Multiple sclerosis in Germany: Updated analysis of the German MS Registry 2014-2018

Abstract

Background In 2001, the German MS (Multiple Sclerosis) society (DMSG) initiated a nation-wide registry aimed at collecting epidemiological data on people with MS (PwMS) focusing on disease forms, provision of care and access to treatment. Objective To provide an update on baseline data, health care situation and employment status of PwMS in Germany. Methods As of February 2018, data from 168 MS units from different health care providers (university hospitals, neurological clinics, rehabilitation centres and neurological practices) were included. In 2014, the documentation platform was changed to a web-based electronic data capture (EDC) system enabling comprehensive data collection and integration of interfaces for different documentation systems. Quality management measures ensure that the data are valid and representative. To give an up-to-date picture of the situation in Germany, the current analysis focused on patient data with an update within the last 4 years by using thelatest data on each patient. Results Data on 18,030 PwMS fulfilled the inclusion criteria for analysis.
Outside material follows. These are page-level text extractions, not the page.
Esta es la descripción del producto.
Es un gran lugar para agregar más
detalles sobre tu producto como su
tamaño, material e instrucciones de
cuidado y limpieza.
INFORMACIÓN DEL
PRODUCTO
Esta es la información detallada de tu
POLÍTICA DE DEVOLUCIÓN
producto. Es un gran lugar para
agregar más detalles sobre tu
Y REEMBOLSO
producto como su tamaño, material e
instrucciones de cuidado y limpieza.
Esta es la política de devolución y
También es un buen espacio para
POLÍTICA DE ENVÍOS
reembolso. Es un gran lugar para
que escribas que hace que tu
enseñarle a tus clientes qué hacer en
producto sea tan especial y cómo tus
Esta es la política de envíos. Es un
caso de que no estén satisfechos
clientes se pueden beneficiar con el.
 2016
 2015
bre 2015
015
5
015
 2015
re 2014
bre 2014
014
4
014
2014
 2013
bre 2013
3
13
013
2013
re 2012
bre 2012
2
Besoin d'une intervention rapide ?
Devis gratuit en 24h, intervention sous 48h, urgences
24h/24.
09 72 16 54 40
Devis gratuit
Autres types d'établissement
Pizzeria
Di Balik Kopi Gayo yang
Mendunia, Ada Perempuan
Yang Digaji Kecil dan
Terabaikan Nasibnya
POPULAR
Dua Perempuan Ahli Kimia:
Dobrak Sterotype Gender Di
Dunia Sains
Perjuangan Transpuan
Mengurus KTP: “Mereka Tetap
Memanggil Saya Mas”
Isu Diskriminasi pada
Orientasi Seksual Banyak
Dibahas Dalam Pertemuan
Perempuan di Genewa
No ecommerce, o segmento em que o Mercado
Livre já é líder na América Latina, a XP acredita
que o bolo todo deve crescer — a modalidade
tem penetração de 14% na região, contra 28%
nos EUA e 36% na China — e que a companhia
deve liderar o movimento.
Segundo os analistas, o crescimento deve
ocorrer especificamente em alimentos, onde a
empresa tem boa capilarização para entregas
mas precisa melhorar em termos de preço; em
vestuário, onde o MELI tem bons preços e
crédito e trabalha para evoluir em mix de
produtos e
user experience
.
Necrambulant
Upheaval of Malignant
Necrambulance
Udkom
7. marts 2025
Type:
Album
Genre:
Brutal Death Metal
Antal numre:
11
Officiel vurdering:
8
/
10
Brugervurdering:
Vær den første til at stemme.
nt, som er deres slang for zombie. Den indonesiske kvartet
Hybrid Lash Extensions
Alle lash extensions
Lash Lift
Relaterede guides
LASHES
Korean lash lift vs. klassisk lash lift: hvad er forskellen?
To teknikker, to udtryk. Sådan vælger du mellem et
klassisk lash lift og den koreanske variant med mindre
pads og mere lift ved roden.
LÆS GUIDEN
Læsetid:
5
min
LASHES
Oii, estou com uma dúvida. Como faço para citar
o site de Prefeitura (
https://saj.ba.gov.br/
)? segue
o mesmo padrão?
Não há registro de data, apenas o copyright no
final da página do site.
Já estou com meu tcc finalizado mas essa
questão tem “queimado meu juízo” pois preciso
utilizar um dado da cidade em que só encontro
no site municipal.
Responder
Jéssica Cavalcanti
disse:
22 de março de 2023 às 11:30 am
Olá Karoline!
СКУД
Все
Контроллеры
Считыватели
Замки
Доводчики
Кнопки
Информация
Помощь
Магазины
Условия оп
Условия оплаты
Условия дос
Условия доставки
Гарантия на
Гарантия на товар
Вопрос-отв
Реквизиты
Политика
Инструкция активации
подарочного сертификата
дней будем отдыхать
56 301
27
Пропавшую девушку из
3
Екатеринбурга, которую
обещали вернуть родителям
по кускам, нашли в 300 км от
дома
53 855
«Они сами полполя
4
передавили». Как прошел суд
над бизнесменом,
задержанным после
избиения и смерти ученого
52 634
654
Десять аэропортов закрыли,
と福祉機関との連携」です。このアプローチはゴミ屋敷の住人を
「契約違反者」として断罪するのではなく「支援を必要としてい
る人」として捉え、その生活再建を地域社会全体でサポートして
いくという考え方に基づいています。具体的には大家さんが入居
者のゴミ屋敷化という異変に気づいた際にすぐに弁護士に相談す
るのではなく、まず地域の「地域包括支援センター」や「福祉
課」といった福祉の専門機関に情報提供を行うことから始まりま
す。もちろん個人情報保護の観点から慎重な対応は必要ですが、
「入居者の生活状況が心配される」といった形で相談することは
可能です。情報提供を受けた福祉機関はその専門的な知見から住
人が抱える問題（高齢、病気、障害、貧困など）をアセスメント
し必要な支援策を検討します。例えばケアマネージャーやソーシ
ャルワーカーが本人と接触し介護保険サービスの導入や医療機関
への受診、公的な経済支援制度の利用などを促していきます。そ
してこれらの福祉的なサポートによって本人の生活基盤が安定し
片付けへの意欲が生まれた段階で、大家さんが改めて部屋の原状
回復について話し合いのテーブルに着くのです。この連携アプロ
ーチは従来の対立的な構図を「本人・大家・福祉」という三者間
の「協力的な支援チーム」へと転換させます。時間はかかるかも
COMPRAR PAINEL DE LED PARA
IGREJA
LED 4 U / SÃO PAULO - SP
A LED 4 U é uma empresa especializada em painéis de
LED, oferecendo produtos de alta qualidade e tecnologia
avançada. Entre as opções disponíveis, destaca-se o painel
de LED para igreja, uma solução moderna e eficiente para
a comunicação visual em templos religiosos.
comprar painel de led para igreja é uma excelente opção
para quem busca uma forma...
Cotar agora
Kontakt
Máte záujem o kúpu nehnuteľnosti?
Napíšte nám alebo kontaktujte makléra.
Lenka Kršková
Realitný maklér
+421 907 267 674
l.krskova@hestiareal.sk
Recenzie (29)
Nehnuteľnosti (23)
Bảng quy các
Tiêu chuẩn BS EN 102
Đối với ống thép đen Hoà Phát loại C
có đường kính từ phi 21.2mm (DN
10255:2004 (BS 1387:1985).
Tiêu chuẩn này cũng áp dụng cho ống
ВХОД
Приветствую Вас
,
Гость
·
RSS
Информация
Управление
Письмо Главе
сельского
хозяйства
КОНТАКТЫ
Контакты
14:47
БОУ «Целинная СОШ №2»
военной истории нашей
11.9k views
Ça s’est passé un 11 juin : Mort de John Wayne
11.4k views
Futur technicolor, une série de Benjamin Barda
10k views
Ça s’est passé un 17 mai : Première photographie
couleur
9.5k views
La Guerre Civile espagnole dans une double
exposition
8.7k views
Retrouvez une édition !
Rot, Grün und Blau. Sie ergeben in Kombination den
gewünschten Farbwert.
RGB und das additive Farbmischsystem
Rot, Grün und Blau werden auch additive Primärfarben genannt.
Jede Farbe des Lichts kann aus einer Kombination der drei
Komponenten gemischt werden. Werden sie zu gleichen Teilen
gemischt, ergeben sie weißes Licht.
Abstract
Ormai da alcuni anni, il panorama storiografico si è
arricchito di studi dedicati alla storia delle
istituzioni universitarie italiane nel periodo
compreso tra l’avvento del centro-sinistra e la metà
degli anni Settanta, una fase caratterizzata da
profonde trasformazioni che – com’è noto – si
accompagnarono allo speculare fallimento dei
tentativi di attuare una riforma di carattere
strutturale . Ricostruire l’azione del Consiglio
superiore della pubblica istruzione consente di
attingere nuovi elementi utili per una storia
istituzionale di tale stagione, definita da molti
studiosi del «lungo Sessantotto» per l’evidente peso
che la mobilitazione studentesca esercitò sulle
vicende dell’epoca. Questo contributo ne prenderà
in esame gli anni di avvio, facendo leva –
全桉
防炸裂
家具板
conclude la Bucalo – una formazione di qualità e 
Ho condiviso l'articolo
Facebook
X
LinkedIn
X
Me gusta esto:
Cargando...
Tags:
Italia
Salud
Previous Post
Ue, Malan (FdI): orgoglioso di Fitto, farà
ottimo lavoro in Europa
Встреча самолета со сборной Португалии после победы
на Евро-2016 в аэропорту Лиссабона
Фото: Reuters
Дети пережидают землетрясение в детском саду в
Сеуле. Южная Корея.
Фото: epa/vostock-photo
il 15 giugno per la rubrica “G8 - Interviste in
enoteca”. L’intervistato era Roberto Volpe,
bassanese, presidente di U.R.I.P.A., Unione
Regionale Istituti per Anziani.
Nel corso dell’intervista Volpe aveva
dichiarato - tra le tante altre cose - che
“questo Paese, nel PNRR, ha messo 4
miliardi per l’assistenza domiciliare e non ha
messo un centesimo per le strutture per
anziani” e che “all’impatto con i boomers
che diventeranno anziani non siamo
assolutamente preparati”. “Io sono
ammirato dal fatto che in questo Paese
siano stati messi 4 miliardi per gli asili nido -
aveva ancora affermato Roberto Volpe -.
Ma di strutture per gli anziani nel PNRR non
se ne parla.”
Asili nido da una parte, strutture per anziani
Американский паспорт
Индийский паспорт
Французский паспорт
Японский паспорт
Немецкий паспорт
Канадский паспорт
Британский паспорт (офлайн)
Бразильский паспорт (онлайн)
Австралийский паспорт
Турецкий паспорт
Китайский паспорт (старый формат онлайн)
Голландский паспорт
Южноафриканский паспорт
Mean age (± SD) was 46.3 ± 12.2 years, 72 % were women, mean disease duration of MS was 10.6 ± 8.7 years, and median EDSS was 3.0. The disease course was relapsing-remitting in 74.2 %, secondary progressive in 16.1 %, and primary progressive in 5.5 %. The majority of PwMS (75.2 %) was treated with disease-modifying drugs (DMD), mostly with interferons, followed by fingolimod, glatirameracetate, dimethylfumarate, natalizumab, and teriflunomide. Symptomatic treatment was administered to 28.3 % (cognitive deficits) and 86.0 % (spasticity) of PwMS suffering from these symptoms. Only 37.5 % of PwMS were fully employed, and 22.5 % had retired prematurely. Work ability decreased with increasing age and disability. Conclusion The current analysis suggests a more favourable outcome than our previous analysis more than 10 years ago, which is in line with studies from other countries. Whereas most PwMS received DMDs, symptoms of MS seem to be undertreated. The low rate of fully employed PwMS underlines the need for more effective strategies that help maintain their functional level and social participation.